Two animal lovers get together to talk about a pig named Sprig
Leslie Crawford, author of Sprig the Rescue Pig and Gwen the Rescue Hen, had a chance to chat recently with Scott Mann, host of the popular Permaculture Podcast. In an episode that has been “downloaded thousands of times,” according to Mann, the two talked about agriculture, food activism, and why it’s important to try to get into the mind of a pig.
Here are a few [slightly edited] outtakes from the conversation. You can listen to the entire episode here.
Scott Mann: Leslie, can you tell us a little bit about yourself and how you went from being a journalist to writing Sprig the Rescue Pig?
Leslie: I've been a journalist for well over 20 years and this sort of came as one of those gifts at the perfect time.

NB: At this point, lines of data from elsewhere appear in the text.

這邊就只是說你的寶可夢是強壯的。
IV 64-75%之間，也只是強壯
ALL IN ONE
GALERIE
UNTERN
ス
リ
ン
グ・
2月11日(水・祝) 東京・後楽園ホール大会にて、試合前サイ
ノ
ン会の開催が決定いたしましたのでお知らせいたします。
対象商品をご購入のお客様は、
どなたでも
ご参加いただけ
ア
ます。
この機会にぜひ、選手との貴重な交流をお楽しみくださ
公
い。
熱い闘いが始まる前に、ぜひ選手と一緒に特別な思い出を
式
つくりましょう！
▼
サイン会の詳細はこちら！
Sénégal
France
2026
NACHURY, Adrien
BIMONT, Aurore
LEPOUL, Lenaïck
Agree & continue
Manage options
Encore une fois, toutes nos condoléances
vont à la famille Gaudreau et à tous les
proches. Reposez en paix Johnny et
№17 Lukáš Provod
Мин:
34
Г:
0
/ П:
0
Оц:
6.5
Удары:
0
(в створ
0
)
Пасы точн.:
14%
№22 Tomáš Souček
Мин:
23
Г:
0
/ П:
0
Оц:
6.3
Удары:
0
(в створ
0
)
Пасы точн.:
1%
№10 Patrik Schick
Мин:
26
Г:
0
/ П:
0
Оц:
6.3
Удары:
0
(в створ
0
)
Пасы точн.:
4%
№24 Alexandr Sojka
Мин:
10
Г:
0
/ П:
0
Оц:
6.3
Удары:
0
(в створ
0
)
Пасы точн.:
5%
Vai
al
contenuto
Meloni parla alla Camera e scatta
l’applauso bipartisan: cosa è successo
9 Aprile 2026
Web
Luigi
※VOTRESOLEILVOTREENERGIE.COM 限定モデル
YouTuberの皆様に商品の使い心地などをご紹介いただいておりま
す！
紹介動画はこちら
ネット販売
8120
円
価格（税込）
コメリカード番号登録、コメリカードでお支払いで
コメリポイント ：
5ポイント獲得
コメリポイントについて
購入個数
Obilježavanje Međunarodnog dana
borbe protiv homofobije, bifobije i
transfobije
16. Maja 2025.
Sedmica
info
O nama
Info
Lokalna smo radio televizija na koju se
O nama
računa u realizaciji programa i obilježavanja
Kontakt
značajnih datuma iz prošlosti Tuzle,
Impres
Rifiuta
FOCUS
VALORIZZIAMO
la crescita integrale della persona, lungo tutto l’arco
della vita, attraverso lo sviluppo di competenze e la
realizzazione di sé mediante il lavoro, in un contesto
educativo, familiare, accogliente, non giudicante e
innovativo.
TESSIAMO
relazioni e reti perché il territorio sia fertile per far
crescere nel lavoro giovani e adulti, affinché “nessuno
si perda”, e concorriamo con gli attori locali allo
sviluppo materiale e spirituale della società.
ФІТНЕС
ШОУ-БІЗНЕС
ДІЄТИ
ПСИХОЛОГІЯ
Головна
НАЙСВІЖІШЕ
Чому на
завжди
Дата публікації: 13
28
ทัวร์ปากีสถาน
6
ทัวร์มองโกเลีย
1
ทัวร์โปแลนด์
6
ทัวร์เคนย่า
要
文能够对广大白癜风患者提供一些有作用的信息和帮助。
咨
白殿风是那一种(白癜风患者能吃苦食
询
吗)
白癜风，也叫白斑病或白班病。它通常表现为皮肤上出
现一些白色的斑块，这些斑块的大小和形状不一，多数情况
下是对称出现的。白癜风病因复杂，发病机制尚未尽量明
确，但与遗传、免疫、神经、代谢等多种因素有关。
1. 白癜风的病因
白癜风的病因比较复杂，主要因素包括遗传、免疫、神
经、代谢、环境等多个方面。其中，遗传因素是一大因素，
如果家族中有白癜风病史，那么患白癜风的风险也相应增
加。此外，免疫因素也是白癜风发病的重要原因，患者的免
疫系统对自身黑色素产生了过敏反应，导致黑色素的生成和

I was leaving a full time job and Clare Ellis, a friend who had just started Stone Pier Press, an environmental publishing house with a focus on food and sustainability, told me she wanted to do a series of children's books about industrial farm animals. The idea was to suggest the possibility of a different kind of life for these animals and, beyond that, to introduce readers to the many wonderful qualities these animals possess. Clare asked if I would try writing about a pig and I was like, “Okaaay, why not, I'll try it!” And so I sat down and tried to get into the mind of a pig who has just left a factory farm.

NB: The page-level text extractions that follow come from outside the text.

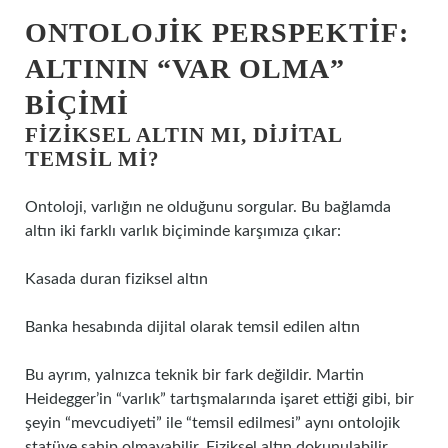
ONTOLOJIK PERSPEKTIF:
ALTININ “VAR OLMA”
BIÇIMI
FIZIKSEL ALTIN MI, DIJITAL
TEMSIL MI?
Ontoloji, varlığın ne olduğunu sorgular. Bu bağlamda
altın iki farklı varlık biçiminde karşımıza çıkar:
Kasada duran fiziksel altın
Banka hesabında dijital olarak temsil edilen altın
Bu ayrım, yalnızca teknik bir fark değildir. Martin
Heidegger’in “varlık” tartışmalarında işaret ettiği gibi, bir
şeyin “mevcudiyeti” ile “temsil edilmesi” aynı ontolojik
statüye sahip olmayabilir. Fiziksel altın dokunulabilir,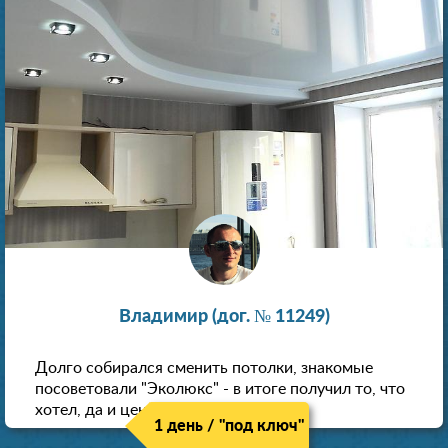
Владимир (дог. № 11249)
Долго собирался сменить потолки, знакомые
посоветовали "Эколюкс" - в итоге получил то, что
хотел, да и цена нормальная.
1 день / "под ключ"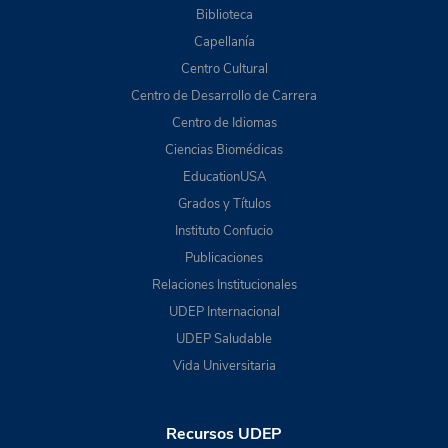
Biblioteca
Capellanía
Centro Cultural
Centro de Desarrollo de Carrera
Centro de Idiomas
Ciencias Biomédicas
EducationUSA
Grados y Títulos
Instituto Confucio
Publicaciones
Relaciones Institucionales
UDEP Internacional
UDEP Saludable
Vida Universitaria
Recursos UDEP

Scott: Do you have a background in food policy and activism that led you in this direction?
Leslie: I have a background in food activism. I helped start a farmer's market in my neighborhood that was based on a neighborhood protest. An out-of-state corporation shut down an organic food store where the workers were about to unionize. I have followed Sprig into animal activism and become really passionate about it because of what I've learned in the process of researching industrially farmed animals.

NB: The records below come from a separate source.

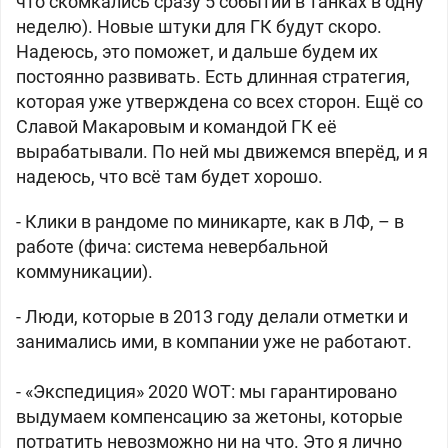
что скомкались сразу 5 событий в танках в одну
неделю). Новые штуки для ГК будут скоро.
Надеюсь, это поможет, и дальше будем их
постоянно развивать. Есть длинная стратегия,
которая уже утверждена со всех сторон. Ещё со
Славой Макаровым и командой ГК её
вырабатывали. По ней мы движемся вперёд, и я
надеюсь, что всё там будет хорошо.
- Клики в рандоме по миникарте, как в ЛФ, – в
работе (фича: система невербальной
коммуникации).
- Люди, которые в 2013 году делали отметки и
занимались ими, в компании уже не работают.
- «Экспедиция» 2020 WOT: мы гарантировано
выдумаем компенсацию за жетоны, которые
потратить невозможно ни на что. Это я лично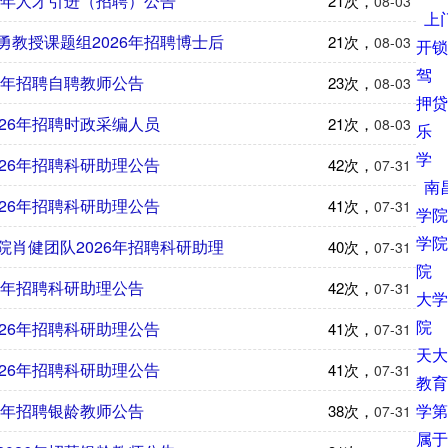
6年人才引进（招聘）公告
21次，
08-03
上
教授课题组2026年招聘博士后
21次，
08-03
开锁
驾
6年招聘自聘教师公告
23次，
08-03
押贷
26年招聘时政采编人员
21次，
08-03
乐
学
26年招聘科研助理公告
42次，
07-31
南
26年招聘科研助理公告
41次，
07-31
学院
学院
肖健团队2026年招聘科研助理
40次，
07-31
院
6年招聘科研助理公告
42次，
07-31
大学
院
26年招聘科研助理公告
41次，
07-31
天大
26年招聘科研助理公告
41次，
07-31
教育
学第
6年招聘银龄教师公告
38次，
07-31
属于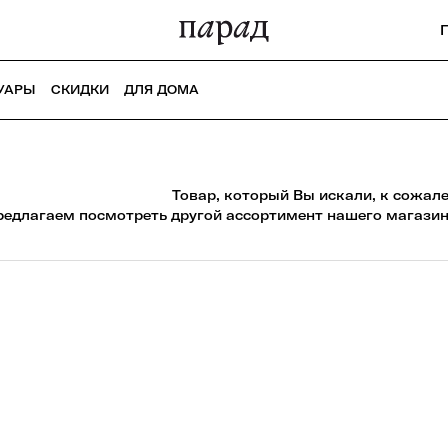
УАРЫ
СКИДКИ
ДЛЯ ДОМА
Товар, который Вы искали, к сожал
редлагаем посмотреть другой ассортимент нашего магазин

Scott: One of the things that stood out for me about your book is its positive approach to animals and food. The relationship that children or people have with farm animals is usually about food but you’re suggesting it can be something else. Yet the book doesn’t push an agenda. Rather it creates a space where we can connect with industrialized farming, and then make a different decision about whether we want to support it or not. The book you've written creates a more open environment that allows for having these kinds of conversations.
Leslie: I think the best way to win hearts and minds, whether it's about how much meat we eat and where we get our meat, or just how we treat other people or think of animals, is from a place of empathy and understanding. Once you stop seeing a pig, or a person, as the “other” you suddenly really see them. So maybe you stop thinking of a pig as just bacon. Maybe you start thinking of a pig as an animal, like Sprig, who has talents and even superpowers, like his ability to smell things from so far away.
Scott: Could you share some more with me about pigs and what makes them so interesting and unique as animals in the world, and how that created this joyful little character Sprig?
Leslie: What I hadn't really known about pigs are their remarkable cognitive abilities. They are right up there with dolphins and chimpanzees and smart dogs. Certainly they can do many of the same things that dogs can do: come when called, recognize their name, perform tricks, build bonds with people, empathize. Some scientists somewhere had pigs play video games just to see if they can, and they could. Pigs are also quite curious creatures, another sign of great intelligence, and affectionate.
Scott: The way you normalize the relationship between Rory and Sprig was another thing that I took away from the book that reinforces this positive approach, this loving approach, to animals and our relationships with them, and the way that we might interact with their world. Rory sees one of her friends and it's like, "Hey I've got a pig," and they're like, "That's cool." You know, like it's totally normal to have a pig on a leash. In the same way I think your book shows the power that children can have to really influence and change what we're all doing based on what they're interested in.
With this work of Stone Pier Press and what you've done with Sprig, are you going to be working on more stories that create connections and relationships between humans and animals? Ones that suggest the importance of treating animals more fairly and humanely?
Leslie: Yes! Thank you for asking. I just finished my second book, Gwen the Rescue Hen, which is coming out this fall. The story, which is loosely based on fact just as Sprig was, starts on an industrial egg-laying farm that’s torn apart by a tornado. Gwen is spun around in a kind of Wizard of Oz style. And she actually lands on top of a diner called "Ma's Chicken Lickin' Diner." So, it's kind of like, "Oh, this is where chickens end up." But then she meets a little boy named Mateo who takes her to a very different place, and together they learn about how wonderful it is to be a chicken.